# Your objective:
Return exactly the span of lines in the following data that opens with the line containing "ará al equipo" and closes with the line containing "подарил тебя". Include nothing else.

# Data extracts:

*** Begin section ***

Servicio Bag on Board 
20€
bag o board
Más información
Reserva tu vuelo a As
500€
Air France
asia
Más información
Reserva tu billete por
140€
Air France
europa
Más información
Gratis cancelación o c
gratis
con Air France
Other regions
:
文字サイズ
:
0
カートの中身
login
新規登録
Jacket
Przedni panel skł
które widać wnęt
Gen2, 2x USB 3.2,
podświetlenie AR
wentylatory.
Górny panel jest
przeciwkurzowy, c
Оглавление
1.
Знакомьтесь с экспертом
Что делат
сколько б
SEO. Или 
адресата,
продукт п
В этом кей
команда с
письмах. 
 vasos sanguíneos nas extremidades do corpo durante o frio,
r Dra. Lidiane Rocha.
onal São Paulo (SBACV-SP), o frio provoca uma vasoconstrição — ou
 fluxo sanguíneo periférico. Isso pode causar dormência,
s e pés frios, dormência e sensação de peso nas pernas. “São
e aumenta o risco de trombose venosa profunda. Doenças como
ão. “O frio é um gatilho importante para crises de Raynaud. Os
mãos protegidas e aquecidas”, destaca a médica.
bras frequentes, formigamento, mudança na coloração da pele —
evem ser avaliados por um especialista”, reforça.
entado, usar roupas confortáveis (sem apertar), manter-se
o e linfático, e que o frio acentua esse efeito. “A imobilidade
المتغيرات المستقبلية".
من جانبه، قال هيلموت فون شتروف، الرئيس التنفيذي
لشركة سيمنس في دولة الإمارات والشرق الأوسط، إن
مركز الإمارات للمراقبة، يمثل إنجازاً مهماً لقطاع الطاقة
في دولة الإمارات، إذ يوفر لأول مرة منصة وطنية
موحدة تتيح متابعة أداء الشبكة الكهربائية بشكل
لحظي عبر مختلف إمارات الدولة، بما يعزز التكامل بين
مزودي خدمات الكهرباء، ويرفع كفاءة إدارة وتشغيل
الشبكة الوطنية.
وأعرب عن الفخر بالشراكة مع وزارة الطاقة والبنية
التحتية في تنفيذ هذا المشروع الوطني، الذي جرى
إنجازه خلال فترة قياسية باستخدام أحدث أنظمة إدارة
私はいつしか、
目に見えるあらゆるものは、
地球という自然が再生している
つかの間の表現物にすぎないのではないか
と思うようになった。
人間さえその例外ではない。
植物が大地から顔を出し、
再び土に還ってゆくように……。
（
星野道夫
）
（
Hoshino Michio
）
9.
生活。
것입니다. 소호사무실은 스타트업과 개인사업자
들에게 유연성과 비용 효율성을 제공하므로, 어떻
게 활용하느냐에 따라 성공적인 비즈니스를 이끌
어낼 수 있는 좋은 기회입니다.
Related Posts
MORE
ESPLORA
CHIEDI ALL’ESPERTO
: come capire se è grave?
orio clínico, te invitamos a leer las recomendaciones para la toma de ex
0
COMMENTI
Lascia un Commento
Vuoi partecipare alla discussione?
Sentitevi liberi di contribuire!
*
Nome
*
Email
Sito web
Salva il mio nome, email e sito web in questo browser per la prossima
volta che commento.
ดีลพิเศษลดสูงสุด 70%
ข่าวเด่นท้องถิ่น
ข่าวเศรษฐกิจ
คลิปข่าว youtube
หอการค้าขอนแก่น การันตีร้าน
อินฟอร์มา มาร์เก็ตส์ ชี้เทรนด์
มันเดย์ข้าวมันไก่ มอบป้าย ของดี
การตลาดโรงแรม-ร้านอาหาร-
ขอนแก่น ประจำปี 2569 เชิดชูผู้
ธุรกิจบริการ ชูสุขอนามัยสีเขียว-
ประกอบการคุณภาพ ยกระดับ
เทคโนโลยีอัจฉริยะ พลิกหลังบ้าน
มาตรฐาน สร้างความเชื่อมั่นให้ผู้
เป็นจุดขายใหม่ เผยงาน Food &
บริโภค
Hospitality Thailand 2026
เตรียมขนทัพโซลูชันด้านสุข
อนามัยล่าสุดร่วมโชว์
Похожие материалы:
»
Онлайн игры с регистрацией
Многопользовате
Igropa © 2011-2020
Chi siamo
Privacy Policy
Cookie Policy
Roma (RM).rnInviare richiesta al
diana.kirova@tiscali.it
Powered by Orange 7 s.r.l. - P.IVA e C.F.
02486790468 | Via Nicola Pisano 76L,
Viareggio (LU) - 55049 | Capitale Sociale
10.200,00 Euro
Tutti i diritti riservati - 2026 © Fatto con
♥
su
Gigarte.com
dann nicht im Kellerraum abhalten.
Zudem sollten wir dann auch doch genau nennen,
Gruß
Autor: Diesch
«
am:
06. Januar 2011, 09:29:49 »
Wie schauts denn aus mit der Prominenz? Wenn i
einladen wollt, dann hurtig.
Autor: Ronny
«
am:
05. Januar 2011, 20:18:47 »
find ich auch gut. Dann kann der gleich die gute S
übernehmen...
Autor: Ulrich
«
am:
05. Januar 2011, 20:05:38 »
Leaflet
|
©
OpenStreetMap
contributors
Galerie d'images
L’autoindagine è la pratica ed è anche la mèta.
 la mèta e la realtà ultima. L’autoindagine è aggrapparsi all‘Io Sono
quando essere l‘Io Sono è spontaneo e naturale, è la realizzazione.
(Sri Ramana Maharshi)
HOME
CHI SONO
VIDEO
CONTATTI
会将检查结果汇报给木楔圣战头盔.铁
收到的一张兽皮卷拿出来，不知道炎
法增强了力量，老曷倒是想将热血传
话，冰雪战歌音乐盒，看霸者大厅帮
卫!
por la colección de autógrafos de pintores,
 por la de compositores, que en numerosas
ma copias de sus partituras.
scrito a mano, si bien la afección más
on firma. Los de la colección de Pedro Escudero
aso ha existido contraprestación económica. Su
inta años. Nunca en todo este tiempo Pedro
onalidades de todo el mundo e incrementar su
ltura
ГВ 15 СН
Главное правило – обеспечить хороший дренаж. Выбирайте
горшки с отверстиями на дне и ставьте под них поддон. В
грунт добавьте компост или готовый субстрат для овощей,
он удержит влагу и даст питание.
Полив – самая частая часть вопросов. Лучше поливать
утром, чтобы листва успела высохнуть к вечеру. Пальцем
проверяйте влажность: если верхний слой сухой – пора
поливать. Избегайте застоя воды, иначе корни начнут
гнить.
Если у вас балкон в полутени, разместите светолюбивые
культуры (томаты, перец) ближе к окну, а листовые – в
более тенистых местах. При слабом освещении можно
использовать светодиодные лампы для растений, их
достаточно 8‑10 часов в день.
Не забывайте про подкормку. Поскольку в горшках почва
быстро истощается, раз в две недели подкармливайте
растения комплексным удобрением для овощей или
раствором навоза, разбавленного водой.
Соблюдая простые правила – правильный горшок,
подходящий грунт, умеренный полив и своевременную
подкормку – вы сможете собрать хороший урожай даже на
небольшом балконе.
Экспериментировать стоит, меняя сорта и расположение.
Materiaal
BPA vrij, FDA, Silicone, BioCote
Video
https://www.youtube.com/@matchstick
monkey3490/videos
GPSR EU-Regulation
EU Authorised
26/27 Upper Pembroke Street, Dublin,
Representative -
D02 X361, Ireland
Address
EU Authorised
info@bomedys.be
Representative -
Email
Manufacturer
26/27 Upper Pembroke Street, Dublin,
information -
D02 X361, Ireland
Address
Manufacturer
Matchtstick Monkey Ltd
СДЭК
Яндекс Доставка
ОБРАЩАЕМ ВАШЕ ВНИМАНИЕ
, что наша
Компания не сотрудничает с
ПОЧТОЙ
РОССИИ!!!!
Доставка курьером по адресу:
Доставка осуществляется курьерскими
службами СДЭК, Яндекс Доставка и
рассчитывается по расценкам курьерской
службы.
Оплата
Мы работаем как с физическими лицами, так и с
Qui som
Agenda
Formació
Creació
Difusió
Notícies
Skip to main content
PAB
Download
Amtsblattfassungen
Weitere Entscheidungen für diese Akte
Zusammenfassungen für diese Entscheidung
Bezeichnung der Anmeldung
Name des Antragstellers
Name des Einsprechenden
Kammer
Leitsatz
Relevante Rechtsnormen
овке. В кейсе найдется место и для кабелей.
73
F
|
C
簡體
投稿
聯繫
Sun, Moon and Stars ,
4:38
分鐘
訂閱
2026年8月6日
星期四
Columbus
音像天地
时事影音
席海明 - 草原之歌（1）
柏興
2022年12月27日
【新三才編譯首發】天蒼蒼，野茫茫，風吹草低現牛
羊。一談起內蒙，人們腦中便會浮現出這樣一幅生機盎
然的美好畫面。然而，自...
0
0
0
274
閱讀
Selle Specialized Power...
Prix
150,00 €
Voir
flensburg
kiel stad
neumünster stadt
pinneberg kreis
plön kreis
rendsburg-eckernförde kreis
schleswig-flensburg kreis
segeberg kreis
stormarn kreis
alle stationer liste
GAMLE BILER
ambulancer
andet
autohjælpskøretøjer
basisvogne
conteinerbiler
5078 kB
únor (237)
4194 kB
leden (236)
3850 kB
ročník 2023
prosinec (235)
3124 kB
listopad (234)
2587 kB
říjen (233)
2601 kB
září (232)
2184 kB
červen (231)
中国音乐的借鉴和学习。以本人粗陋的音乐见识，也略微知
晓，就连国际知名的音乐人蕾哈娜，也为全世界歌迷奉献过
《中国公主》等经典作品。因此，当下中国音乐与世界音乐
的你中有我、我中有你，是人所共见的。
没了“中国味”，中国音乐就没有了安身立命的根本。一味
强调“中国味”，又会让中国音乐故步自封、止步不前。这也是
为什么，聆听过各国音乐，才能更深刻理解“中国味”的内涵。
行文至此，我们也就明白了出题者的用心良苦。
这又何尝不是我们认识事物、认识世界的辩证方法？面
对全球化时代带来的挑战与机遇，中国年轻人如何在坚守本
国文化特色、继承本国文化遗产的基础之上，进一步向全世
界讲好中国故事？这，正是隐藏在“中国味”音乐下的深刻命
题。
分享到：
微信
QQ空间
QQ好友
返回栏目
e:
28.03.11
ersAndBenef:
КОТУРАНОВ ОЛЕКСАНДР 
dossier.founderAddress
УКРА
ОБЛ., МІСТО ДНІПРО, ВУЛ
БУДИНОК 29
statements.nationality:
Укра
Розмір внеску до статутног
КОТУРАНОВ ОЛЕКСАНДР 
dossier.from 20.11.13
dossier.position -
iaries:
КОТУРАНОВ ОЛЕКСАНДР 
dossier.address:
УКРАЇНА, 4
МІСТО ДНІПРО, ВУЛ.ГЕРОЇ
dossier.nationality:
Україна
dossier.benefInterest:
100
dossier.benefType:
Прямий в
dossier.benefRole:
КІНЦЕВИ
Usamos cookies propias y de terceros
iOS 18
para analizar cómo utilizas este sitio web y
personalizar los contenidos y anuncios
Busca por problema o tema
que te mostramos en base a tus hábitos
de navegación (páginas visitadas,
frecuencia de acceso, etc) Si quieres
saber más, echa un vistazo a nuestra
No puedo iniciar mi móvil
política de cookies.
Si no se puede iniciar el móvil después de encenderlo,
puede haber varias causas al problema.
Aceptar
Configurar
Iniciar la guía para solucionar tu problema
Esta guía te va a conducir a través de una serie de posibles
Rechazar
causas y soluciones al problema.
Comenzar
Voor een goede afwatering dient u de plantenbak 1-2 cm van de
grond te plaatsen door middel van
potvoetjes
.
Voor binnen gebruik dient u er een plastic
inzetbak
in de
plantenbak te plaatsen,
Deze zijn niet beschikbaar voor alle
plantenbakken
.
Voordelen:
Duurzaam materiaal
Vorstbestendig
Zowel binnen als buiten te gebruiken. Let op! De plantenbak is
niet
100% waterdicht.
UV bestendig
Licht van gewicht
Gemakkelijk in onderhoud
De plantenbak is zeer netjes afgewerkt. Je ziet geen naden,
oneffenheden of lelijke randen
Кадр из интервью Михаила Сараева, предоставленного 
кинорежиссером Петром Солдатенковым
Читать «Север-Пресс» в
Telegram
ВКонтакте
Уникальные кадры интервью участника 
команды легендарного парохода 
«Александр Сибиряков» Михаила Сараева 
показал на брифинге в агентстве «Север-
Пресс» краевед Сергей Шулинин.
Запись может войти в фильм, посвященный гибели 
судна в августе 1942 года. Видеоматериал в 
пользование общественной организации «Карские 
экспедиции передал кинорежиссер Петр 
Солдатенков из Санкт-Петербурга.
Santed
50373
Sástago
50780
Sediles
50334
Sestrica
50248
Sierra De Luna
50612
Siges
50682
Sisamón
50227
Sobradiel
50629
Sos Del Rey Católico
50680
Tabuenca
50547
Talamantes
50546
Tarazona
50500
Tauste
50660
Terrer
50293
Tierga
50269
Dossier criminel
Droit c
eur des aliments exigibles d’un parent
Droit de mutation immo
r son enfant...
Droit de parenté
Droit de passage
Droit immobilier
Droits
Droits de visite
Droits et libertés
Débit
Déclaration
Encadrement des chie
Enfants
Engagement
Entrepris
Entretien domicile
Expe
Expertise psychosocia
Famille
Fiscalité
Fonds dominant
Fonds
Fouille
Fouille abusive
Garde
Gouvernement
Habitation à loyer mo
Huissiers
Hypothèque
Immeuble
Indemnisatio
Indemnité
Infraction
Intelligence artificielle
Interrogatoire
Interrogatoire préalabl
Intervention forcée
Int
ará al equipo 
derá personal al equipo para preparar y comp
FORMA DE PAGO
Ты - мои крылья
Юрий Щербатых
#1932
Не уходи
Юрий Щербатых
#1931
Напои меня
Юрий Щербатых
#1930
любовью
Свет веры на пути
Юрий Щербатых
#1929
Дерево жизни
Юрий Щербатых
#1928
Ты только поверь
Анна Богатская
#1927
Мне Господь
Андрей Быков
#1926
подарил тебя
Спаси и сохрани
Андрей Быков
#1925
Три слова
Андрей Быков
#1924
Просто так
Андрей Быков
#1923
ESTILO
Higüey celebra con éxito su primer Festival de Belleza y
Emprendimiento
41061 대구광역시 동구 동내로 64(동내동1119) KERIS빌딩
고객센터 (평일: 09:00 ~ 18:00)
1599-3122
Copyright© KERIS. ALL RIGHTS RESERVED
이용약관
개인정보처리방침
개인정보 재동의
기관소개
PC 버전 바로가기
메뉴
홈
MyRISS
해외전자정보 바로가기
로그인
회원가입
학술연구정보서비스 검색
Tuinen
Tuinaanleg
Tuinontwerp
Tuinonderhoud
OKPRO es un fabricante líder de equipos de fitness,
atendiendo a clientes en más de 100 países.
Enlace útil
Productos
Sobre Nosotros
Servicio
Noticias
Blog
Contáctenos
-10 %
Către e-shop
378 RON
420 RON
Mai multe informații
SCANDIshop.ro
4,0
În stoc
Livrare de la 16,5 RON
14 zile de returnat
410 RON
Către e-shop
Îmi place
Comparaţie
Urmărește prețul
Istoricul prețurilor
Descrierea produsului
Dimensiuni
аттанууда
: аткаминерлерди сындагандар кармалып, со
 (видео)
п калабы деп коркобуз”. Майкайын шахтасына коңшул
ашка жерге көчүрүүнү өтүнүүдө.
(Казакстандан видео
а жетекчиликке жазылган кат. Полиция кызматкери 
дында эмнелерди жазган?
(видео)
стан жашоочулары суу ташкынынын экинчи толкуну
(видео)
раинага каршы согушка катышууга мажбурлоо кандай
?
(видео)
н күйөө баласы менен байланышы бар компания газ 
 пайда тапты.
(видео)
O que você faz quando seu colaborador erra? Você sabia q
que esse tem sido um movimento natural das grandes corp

*** End section ***

# Written solution:
ará al equipo 
derá personal al equipo para preparar y comp
FORMA DE PAGO
Ты - мои крылья
Юрий Щербатых
#1932
Не уходи
Юрий Щербатых
#1931
Напои меня
Юрий Щербатых
#1930
любовью
Свет веры на пути
Юрий Щербатых
#1929
Дерево жизни
Юрий Щербатых
#1928
Ты только поверь
Анна Богатская
#1927
Мне Господь
Андрей Быков
#1926
подарил тебя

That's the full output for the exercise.